Nevertheless, the District Court held a revocation hearing and concluded that Esteras violated the conditions of his supervised release. During the hearing, the court remarked that he was “no stranger to law violations and no stranger to federal court,” adding that his previous sentences had been “rather lenient.” The court revoked his supervised release and ordered his reimprisonment for a term of 24 months and three more years of supervised release afterward.
At that point, defense counsel objected, claiming that the District Court had impermissibly considered “the factor in Section 3553(a)(2)(A).” Counsel acknowledged that the Sixth Circuit permits District Courts to consider § 3553(a)(2)(A) when deciding whether to revoke a term of supervised release. See United States v. Lewis, 498 F.3d 393 (6th Cir. 2007). The District Court also acknowledged that part of its decision “certainly [was] the need for the sentence imposed, to promote respect for the law.”
The Sixth Circuit affirmed and offered two rationales for its position that District Courts may consider § 3553(a)(2)(A).

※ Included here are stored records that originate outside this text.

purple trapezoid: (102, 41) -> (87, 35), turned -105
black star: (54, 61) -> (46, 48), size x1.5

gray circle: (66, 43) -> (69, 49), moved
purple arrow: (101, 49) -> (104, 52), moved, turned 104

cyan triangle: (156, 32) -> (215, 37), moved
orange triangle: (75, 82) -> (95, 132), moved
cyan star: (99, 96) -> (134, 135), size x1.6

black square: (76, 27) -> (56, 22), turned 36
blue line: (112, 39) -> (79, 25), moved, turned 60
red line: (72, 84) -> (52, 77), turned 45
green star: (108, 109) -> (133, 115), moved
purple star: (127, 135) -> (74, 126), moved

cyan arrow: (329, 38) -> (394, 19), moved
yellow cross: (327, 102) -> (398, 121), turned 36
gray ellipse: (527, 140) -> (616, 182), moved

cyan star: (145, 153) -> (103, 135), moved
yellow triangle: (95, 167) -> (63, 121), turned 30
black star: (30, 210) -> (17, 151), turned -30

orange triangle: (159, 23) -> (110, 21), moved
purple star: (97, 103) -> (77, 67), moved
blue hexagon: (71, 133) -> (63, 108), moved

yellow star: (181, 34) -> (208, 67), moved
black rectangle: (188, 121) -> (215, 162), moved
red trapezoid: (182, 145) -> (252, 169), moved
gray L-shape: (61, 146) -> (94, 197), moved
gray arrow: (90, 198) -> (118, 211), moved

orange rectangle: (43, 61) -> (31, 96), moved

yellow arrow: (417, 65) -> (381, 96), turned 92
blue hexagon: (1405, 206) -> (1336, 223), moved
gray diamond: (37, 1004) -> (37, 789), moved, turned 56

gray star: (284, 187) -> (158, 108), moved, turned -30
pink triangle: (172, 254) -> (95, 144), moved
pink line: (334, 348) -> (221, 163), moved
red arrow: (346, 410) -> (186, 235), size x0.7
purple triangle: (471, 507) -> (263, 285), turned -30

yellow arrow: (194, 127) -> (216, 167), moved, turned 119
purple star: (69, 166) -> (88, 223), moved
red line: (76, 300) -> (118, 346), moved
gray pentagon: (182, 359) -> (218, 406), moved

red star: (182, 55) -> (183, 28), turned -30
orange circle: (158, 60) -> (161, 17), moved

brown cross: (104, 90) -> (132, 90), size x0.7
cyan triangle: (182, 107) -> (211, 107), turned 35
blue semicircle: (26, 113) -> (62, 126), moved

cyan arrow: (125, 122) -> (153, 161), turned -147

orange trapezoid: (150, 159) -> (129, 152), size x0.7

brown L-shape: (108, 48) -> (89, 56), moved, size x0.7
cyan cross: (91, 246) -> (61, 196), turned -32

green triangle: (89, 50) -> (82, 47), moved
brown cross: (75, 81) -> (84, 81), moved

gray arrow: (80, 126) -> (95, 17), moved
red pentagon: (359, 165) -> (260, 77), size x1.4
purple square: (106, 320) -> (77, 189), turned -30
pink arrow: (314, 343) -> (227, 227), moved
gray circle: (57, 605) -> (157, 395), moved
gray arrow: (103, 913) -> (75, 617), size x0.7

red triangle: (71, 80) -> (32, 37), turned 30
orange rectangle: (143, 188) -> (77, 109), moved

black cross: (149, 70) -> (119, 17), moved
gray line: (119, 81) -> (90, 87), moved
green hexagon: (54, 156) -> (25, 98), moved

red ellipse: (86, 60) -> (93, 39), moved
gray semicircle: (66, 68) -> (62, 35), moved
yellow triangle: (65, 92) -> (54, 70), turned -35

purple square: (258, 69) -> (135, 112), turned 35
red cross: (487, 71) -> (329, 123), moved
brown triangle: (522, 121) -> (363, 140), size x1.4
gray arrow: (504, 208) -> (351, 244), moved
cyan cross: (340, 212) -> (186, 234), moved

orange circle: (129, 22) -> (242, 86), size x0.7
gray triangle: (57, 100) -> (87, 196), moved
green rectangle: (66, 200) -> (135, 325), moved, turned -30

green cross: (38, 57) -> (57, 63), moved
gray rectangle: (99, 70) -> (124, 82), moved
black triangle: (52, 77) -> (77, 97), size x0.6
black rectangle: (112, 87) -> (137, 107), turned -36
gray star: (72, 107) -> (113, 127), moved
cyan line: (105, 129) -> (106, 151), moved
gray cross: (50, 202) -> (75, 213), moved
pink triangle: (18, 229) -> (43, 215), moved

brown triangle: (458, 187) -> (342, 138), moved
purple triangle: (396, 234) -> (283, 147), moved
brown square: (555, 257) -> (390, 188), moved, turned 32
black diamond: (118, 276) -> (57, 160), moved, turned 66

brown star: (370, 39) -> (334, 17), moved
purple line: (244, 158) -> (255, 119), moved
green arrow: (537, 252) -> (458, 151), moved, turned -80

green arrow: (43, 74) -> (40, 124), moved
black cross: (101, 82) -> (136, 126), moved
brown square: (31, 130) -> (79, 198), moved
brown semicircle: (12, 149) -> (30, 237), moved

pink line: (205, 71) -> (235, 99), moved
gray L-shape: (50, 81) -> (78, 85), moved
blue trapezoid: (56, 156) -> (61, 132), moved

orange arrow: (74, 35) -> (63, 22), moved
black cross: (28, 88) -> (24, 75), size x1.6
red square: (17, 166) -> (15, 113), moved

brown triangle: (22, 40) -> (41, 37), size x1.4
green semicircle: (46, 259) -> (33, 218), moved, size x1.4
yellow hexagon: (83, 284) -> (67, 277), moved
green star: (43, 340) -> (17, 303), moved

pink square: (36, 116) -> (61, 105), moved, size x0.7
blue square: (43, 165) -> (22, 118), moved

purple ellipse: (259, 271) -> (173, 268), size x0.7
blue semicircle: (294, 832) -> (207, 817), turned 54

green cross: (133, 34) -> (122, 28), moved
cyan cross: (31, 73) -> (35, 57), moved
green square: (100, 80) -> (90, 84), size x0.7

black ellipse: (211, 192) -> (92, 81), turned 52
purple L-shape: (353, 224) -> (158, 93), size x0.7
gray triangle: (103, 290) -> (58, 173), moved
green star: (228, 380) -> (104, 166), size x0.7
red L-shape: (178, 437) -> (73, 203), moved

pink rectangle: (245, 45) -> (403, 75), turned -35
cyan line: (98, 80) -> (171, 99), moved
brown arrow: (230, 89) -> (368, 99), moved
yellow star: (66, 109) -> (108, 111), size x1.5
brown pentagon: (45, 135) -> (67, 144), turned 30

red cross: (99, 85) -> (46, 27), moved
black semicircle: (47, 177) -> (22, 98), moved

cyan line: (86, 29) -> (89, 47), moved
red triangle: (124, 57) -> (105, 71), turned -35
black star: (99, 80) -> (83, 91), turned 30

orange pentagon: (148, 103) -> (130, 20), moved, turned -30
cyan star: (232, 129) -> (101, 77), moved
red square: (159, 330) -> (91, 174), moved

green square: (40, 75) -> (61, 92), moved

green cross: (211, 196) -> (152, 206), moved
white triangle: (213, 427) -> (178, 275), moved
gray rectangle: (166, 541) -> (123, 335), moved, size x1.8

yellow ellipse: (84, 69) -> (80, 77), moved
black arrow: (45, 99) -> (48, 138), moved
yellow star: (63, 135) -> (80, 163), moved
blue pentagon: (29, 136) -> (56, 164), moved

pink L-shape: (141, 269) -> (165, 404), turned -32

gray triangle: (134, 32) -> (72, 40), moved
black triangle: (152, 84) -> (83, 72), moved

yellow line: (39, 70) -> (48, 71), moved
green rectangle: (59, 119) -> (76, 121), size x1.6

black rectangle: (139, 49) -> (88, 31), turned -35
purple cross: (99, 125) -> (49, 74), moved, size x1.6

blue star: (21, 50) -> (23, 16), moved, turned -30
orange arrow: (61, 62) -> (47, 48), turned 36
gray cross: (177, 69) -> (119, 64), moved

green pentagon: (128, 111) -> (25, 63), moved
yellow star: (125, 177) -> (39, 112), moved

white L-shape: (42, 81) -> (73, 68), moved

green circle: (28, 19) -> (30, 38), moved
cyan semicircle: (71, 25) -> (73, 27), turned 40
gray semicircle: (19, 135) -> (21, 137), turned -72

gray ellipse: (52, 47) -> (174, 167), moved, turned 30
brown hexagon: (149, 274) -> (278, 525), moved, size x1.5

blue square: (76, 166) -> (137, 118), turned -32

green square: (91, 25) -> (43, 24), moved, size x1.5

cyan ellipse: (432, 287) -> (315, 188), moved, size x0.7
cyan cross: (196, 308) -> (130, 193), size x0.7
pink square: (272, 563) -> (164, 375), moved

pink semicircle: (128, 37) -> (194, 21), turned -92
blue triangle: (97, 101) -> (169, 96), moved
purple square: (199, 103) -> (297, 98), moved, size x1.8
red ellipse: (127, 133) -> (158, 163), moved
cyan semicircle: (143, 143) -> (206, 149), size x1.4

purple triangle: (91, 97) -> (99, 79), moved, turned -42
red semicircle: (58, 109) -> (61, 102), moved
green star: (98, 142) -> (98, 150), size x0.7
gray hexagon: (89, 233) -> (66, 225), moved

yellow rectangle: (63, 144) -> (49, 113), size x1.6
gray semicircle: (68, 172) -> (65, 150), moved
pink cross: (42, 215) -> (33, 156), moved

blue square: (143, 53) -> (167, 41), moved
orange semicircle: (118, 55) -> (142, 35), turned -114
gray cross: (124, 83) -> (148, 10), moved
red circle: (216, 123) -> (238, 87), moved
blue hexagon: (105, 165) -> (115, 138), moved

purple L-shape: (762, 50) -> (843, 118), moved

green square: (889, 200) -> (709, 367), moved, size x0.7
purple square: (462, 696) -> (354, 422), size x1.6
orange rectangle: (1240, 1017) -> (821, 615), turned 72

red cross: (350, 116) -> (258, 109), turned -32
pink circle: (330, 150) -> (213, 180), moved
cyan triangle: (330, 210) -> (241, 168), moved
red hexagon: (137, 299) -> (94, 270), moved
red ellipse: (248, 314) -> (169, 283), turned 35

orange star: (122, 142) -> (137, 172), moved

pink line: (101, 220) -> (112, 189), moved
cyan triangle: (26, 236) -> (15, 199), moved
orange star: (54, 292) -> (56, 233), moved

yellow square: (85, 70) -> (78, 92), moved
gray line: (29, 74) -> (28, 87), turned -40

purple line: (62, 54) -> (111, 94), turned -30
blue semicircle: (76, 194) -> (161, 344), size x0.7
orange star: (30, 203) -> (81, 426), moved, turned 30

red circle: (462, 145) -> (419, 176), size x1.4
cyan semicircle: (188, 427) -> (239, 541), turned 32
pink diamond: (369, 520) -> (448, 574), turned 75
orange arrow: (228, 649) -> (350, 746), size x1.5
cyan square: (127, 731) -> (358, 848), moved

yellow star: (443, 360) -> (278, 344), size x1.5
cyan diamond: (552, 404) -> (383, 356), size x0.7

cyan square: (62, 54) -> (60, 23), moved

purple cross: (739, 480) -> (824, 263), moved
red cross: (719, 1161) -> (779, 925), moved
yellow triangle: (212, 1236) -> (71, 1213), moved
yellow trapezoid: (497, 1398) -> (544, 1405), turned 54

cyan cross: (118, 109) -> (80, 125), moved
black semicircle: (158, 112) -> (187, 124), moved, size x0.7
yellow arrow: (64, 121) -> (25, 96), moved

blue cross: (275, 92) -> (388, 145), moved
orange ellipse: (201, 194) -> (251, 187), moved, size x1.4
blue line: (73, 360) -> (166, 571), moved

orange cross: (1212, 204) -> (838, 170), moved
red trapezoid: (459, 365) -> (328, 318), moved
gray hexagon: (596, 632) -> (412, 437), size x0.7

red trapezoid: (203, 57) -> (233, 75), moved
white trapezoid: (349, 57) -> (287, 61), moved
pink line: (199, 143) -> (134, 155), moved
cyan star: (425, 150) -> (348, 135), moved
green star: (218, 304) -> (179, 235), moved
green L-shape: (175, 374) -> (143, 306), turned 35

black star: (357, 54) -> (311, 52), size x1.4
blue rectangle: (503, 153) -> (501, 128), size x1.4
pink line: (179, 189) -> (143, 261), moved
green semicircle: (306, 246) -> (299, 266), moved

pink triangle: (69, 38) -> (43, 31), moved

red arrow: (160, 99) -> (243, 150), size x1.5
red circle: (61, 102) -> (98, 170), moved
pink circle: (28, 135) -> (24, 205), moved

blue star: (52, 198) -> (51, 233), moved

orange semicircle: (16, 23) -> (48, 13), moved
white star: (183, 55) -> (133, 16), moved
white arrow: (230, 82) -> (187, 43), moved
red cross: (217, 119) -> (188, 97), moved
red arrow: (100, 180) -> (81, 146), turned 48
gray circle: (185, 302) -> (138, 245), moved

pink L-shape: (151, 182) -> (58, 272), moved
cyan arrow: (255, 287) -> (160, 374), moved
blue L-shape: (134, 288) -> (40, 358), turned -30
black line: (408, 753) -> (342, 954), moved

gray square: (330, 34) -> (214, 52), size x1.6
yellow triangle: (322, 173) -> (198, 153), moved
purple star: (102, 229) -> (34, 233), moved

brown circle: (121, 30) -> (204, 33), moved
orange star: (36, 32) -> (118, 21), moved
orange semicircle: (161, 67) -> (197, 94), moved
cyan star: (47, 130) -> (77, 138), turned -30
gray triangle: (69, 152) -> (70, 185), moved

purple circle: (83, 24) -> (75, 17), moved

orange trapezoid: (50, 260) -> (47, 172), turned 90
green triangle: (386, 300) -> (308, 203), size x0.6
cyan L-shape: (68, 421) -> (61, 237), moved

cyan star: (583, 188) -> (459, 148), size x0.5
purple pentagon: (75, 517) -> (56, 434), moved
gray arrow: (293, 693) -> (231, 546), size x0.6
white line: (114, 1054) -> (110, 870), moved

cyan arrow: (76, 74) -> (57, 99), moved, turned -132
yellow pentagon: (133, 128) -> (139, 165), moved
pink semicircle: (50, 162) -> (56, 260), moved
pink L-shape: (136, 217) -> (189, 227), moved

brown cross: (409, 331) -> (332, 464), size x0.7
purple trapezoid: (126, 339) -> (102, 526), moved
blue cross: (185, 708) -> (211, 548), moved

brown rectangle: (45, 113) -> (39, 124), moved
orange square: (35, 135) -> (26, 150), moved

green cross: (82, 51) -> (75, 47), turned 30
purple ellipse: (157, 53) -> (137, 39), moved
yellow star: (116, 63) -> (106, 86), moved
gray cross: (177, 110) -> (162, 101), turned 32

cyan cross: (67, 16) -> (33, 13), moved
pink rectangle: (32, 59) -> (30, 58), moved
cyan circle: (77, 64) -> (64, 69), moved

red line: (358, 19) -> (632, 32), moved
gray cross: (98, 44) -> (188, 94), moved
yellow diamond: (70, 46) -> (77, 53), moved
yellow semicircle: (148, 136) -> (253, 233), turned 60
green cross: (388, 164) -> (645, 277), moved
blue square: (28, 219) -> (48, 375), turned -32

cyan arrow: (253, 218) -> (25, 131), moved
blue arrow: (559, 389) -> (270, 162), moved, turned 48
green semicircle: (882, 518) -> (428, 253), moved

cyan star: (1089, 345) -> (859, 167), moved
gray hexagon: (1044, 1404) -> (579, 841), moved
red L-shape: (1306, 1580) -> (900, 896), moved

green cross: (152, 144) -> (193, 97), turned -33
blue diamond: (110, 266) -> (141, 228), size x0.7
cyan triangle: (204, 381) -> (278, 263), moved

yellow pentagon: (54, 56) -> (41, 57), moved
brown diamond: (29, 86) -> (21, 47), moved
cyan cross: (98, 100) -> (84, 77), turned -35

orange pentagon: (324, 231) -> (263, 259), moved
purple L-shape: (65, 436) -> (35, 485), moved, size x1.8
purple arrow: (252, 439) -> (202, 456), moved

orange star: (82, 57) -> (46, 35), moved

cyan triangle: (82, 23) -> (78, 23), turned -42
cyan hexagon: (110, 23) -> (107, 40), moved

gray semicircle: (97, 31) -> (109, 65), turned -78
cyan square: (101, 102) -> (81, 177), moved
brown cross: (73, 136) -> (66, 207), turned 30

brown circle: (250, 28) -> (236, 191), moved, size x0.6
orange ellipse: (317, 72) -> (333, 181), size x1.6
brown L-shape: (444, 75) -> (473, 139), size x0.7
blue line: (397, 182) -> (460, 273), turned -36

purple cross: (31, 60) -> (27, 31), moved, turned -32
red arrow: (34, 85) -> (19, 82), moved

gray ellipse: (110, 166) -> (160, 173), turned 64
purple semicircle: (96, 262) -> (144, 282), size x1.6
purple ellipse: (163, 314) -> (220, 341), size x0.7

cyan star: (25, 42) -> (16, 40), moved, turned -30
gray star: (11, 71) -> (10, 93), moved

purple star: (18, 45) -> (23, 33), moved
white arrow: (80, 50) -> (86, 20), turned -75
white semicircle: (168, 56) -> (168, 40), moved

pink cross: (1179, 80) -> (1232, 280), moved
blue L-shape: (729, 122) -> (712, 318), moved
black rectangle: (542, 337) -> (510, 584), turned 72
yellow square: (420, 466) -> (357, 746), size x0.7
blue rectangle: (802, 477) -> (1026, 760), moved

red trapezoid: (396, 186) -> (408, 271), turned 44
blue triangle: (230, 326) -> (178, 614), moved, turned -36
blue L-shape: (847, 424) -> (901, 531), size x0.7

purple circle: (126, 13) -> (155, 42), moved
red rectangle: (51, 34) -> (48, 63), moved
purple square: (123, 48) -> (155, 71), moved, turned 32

First, § 3583(e) does not specifically limit the factors that courts may consider to “only” those enumerated, so there is no indication that Congress intended to displace the “considerable discretion” that courts generally have “over supervised-release decisions.” Second, interpreting § 3583(e) as prohibiting District Courts from considering § 3553(a)(2)(A) would not be workable because the considerations contained in that section tend to be “essentially redundant” with the ones permitted, meaning thinking “about the one requires the judge to think about the other.”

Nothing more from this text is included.